== Material shown ==
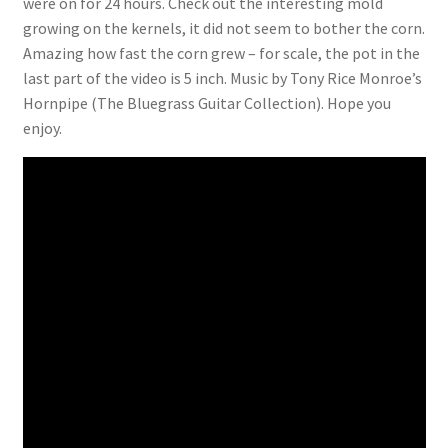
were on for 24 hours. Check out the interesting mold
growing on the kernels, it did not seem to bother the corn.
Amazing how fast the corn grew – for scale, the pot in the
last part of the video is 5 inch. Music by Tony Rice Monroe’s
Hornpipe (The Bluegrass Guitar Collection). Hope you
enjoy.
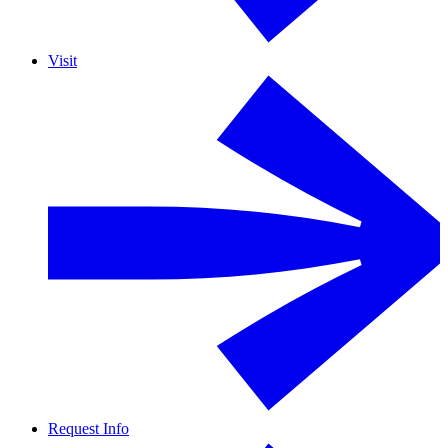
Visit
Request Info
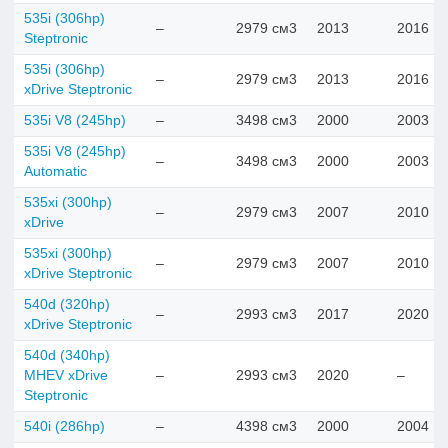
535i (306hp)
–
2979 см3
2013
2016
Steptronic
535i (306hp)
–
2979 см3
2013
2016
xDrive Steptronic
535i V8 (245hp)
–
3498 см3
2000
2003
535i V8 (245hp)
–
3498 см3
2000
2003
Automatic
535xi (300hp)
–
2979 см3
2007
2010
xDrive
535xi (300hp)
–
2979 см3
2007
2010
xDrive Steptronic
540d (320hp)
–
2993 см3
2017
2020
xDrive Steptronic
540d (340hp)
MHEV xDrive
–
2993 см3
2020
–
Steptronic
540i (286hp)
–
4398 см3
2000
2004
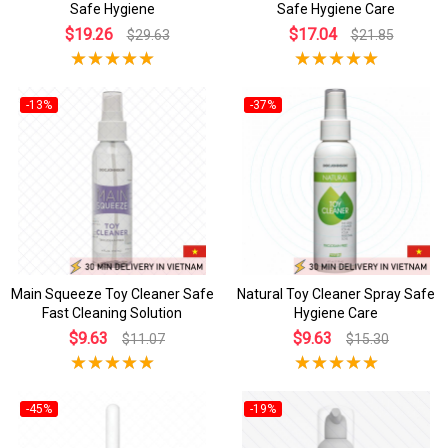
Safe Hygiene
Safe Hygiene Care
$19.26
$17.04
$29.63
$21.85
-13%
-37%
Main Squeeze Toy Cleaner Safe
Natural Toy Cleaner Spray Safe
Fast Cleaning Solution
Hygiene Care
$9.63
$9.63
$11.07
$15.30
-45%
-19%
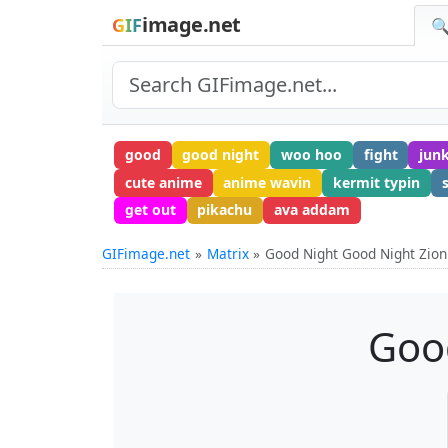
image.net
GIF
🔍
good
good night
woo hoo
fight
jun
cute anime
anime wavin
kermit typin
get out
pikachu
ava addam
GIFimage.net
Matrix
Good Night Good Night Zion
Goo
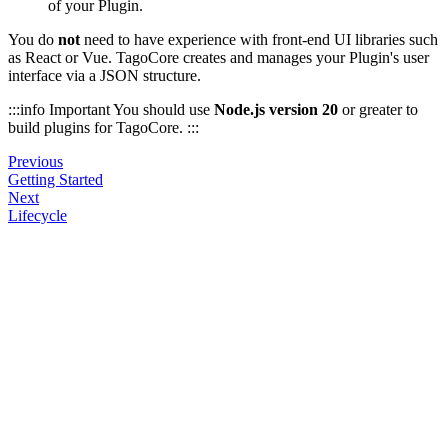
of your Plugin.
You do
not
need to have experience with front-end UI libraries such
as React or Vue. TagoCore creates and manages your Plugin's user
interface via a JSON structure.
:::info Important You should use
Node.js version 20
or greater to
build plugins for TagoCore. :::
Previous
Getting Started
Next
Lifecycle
===
**What needs to be done**: Copy each line of the listing that holds the word "Safe".

**Solved problem**:
Safe Hygiene
Safe Hygiene Care
Main Squeeze Toy Cleaner Safe
Natural Toy Cleaner Spray Safe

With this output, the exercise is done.